The International Organisation for Standardisation defines business continuity as: “the capability of an organisation to continue the delivery of products or services at acceptable predefined levels following a disruption”. Business resilience, on the other hand, it defines as: “the ability of an organisation to absorb and adapt in a changing environment to enable it to deliver objectives and to survive and prosper”.
In a nutshell, the difference between continuity and resilience can be boiled down to merely surviving or thriving when the unexpected occurs.
The 2019 crisis report by PricewaterhouseCooper found that seven out of 10 organisations surveyed had experienced at least one severe crisis in the previous five years. But businesses need to take that extra step, so that when future disruptions and upheavals arise their structures and processes will be so rigorously designed that they will have achieved business resilience. This means they will be much better placed to navigate such increasing problems as cyber attacks, extreme weather events and the impacts of social unrest.
And the first step for IT teams to achieve this is via network resilience.
In Cisco’s 2021 Global Networking Trends Report, the global IT and networking conglomerate identifies five key networking trends that can assist organisations in moving from continuity to practical and robust resilience.
1. Remote workforce security
As remote working continues to rise, IT teams must optimise the cost, security and performance for each staff member, and extend enterprise-class operations and governance from the office to the home. All of this can be challenging, particularly regarding security and end-user behaviour. Tools to mitigate this include:
- scaling VPNs (virtual private networks) to protect remote employees
- using multifactor authentication to protect applications, and
- deploying a secure access services edge (SASE) to offer protection for multi-cloud access.
2. Safe return to workplaces
While practical health and safety measures are top of mind for those organisations welcoming some or all of their workforces back into offices, there are IT considerations that will assist in promoting a business resilient enterprise, with a reported 62 percent deploying more pervasive video conferencing rather than face-to-face meetings and 36 percent focusing on remote NetOps (network operations) and help desks. This has the combined advantage of further ensuring physical distancing, but also assisting the organisation in enacting any DR (disaster recovery) plans it has created. Additional steps to facilitate a safe return to the workplace include:
- stress testing of the network
- automating identity-based secure access, and
- performing location-based analytics, such as monitoring, alerts and insights to protect the health and safety of stakeholders by leveraging existing Wi-Fi networks.
3. Facilitating a multi-cloud environment
The IT equivalent of not putting all your eggs in one basket, a multi-cloud model distributes applications, workloads and data across on-premises data centres and public cloud providers.

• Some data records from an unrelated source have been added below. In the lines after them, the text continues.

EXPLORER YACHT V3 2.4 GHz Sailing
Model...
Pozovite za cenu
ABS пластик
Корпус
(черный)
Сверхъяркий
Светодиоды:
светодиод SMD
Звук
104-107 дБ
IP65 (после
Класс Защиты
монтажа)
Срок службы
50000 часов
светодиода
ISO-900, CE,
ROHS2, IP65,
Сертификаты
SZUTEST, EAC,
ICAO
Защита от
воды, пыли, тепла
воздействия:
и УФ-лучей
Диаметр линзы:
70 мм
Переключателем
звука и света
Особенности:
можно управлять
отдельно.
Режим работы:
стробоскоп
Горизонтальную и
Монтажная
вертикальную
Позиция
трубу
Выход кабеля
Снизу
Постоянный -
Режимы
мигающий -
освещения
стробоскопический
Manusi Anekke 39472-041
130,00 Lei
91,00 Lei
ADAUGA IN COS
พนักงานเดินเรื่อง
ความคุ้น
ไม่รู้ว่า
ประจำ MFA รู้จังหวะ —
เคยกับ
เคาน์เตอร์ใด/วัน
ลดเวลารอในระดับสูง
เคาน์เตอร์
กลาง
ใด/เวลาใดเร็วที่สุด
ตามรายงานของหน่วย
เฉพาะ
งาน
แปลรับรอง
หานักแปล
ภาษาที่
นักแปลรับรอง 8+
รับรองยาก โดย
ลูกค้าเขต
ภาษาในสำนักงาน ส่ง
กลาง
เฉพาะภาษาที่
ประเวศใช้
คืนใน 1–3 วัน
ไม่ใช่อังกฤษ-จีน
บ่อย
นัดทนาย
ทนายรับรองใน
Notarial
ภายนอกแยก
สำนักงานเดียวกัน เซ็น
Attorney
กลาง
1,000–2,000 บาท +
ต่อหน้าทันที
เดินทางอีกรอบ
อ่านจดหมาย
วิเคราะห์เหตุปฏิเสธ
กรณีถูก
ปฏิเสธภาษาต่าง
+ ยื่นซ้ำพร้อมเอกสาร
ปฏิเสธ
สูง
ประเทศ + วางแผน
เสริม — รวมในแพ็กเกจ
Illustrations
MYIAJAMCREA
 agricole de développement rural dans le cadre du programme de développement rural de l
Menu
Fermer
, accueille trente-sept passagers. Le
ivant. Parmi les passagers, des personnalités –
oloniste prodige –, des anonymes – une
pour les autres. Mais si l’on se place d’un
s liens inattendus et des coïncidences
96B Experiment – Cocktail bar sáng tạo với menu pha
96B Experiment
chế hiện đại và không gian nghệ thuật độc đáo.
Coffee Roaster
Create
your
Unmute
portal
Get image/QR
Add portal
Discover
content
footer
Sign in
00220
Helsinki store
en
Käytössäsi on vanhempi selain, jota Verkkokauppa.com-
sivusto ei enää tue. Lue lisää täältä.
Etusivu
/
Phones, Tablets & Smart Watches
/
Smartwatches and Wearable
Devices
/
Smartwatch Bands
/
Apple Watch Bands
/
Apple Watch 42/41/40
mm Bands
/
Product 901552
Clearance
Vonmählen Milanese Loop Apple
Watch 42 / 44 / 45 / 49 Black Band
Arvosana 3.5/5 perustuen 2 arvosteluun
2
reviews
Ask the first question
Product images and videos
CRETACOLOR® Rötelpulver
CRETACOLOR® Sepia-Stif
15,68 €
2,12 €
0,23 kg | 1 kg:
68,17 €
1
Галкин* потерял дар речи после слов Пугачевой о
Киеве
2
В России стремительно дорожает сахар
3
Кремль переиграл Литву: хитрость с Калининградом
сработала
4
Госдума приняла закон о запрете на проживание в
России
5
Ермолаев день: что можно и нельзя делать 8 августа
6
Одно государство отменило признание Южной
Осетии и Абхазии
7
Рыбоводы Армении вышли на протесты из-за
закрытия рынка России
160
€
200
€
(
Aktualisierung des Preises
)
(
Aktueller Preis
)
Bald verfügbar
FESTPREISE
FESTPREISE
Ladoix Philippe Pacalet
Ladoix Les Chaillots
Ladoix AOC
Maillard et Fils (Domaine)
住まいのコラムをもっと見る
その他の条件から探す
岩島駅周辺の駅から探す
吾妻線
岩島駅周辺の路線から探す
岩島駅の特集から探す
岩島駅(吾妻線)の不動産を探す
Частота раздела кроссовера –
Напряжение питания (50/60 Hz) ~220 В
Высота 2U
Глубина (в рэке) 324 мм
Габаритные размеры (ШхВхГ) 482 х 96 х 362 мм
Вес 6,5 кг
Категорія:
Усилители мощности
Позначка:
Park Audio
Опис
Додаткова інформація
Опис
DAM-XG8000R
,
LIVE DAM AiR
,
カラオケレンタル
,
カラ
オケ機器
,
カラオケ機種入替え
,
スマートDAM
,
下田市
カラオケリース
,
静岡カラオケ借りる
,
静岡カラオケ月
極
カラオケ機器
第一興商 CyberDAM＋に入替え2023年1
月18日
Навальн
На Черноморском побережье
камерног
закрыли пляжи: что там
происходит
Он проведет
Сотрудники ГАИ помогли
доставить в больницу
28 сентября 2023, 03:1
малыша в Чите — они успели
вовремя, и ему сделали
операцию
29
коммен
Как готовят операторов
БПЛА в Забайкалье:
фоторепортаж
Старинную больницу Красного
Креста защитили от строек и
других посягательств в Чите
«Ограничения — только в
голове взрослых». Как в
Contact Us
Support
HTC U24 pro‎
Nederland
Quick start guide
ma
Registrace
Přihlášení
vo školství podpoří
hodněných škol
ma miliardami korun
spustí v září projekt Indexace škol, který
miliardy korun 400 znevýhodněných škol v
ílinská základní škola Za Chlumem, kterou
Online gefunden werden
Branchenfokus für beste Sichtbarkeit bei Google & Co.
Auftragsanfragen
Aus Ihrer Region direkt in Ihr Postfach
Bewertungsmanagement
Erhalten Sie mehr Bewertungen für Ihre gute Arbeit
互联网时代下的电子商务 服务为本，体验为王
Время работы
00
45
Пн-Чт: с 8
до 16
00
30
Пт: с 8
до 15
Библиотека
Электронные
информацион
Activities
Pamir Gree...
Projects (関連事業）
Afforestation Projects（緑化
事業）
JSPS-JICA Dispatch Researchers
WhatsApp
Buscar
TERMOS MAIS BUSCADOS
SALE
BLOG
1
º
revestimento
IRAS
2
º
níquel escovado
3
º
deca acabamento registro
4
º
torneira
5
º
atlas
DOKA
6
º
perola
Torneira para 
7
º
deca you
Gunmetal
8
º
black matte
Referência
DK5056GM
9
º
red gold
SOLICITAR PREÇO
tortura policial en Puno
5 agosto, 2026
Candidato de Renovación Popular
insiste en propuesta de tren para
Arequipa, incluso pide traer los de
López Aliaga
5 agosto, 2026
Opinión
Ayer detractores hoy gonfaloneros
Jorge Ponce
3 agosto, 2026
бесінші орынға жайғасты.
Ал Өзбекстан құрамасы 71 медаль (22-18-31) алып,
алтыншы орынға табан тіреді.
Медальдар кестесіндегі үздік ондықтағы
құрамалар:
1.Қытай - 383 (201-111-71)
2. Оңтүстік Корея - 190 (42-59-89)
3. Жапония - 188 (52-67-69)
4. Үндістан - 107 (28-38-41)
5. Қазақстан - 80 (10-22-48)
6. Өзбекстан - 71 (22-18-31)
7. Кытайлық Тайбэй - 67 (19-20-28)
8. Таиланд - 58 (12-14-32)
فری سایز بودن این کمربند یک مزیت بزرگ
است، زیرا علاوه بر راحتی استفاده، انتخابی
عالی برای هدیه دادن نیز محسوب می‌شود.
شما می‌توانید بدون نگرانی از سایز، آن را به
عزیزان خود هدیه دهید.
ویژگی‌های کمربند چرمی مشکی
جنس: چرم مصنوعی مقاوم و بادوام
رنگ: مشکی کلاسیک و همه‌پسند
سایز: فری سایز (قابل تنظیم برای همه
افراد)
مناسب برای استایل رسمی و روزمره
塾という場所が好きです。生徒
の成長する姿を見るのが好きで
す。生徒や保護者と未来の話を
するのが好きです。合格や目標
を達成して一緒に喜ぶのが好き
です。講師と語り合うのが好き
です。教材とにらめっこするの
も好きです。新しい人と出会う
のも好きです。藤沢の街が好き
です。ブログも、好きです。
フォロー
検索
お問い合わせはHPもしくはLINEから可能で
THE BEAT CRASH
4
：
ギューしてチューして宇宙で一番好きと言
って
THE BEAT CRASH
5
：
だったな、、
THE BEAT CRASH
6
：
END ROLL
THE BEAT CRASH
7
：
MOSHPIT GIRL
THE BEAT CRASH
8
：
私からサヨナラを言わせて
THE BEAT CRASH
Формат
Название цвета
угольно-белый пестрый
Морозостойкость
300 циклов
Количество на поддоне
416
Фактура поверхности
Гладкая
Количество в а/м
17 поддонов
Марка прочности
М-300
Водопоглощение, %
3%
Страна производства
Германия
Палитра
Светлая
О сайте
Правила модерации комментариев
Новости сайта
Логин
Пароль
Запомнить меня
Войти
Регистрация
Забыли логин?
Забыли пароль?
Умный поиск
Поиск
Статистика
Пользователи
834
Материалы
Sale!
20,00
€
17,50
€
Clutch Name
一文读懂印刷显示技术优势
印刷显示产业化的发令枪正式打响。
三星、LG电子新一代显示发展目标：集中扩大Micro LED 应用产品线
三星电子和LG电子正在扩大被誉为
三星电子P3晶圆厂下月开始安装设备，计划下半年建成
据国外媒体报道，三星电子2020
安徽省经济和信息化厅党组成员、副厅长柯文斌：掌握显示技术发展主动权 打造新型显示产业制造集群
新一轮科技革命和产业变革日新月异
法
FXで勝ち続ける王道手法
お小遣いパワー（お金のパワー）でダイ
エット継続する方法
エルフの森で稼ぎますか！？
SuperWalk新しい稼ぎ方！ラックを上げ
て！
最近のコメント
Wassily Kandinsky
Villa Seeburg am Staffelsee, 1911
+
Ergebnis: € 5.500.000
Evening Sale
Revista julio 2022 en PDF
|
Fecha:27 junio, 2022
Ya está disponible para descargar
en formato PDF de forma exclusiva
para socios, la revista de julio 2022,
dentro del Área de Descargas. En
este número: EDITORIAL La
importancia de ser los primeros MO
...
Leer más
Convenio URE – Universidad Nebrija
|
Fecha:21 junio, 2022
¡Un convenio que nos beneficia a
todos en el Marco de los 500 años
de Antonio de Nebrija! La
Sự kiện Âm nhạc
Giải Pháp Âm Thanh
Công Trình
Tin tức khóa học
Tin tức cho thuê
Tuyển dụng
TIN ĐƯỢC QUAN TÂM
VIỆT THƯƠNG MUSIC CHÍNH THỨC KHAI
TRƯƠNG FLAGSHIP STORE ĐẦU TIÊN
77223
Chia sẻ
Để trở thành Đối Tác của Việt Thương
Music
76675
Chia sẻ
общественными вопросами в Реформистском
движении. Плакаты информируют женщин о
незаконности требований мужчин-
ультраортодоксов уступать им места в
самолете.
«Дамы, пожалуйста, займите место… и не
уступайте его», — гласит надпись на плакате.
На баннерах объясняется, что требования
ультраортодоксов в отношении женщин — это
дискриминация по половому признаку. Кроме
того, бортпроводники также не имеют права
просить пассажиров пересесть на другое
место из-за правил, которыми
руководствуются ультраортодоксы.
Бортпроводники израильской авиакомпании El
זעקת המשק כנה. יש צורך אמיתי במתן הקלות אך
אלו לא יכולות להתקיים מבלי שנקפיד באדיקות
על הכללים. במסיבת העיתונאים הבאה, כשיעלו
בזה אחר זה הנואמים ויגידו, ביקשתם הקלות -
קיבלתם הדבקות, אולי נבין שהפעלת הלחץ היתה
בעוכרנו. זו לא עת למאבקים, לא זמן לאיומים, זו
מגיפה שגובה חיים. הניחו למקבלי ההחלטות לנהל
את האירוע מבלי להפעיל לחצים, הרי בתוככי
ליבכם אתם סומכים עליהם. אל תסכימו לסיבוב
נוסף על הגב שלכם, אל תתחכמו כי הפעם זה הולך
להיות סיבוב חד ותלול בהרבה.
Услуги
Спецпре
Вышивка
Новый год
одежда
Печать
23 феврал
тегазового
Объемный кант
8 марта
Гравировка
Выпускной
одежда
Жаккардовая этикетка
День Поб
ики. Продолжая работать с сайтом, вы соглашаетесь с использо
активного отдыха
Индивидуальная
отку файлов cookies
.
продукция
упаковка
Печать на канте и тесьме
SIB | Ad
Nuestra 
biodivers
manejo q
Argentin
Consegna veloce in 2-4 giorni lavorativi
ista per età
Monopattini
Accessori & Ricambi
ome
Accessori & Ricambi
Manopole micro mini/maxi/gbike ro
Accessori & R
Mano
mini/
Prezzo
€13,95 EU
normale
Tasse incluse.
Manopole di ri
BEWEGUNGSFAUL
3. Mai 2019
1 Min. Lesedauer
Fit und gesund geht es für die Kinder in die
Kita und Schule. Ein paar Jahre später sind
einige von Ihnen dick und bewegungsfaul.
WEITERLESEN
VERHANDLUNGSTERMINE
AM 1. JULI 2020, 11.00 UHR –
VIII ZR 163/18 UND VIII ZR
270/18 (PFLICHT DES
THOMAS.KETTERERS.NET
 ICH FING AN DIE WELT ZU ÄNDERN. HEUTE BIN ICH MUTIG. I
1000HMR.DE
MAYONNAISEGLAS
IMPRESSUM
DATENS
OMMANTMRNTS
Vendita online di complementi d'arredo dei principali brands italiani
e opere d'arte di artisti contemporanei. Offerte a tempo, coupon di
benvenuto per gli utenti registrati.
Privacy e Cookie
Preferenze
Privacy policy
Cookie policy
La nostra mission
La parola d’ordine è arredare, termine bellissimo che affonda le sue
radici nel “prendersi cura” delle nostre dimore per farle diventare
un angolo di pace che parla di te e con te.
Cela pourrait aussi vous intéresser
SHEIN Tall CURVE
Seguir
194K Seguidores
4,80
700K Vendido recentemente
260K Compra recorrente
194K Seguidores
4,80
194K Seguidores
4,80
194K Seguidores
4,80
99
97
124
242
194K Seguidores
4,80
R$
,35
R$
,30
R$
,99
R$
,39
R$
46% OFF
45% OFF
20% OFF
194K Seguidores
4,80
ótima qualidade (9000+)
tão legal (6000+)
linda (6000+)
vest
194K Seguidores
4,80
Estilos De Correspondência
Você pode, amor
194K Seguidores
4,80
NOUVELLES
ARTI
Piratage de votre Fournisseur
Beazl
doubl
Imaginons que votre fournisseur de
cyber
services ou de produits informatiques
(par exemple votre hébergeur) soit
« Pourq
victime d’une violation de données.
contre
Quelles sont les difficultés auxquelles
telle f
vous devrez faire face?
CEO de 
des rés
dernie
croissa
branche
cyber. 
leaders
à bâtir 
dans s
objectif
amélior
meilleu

The result is a reduction in costs, an increase in flexibility and, most importantly from a business resilience perspective, protection against catastrophic failures. A successful multi-cloud network strategy includes:
- workload – simplifying policies, security and management across data centres and various public clouds, and
- access – adopting SD-WAN (software-defined area networks) and SASE approaches gives consistent secure access for users and devices both remotely and on premises.
4. Automation of operations
External challenges have led to greater strain on NetOps teams, not just from the upsurge in remote workers, but also from significant fluctuations in client counts, application traffic patterns and the use of tools and systems such as e-learning, video conferencing and virtual events. Automation of processes is able to facilitate their rapid and continual improvement, and a step-by-step approach is the ideal way to achieve this by automating:
- repetitive administrative tasks
- network access, onboarding and segmentation
- network policy within the enterprise data centre
- cloud policy, and
- end-to-end multi-domain policy-based segmentation.
5. Leverage of AI-powered network analytics
Advanced analytics assist NetOps teams to make prompt, informed and smart remediation decisions. Some of the outcomes AI-enabled networks, combined with machine learning techniques, can achieve include:
- greater detection accuracy
- faster remediation
- automated policy management
- fewer degradations, and
- peer intelligence.
Events such as the 2020 Australian bushfires and ongoing crises such as COVID-19 have shown that business resilience is now a top priority for organisations and one of the most important pathways to achieve it is ensuring network resilience first and foremost.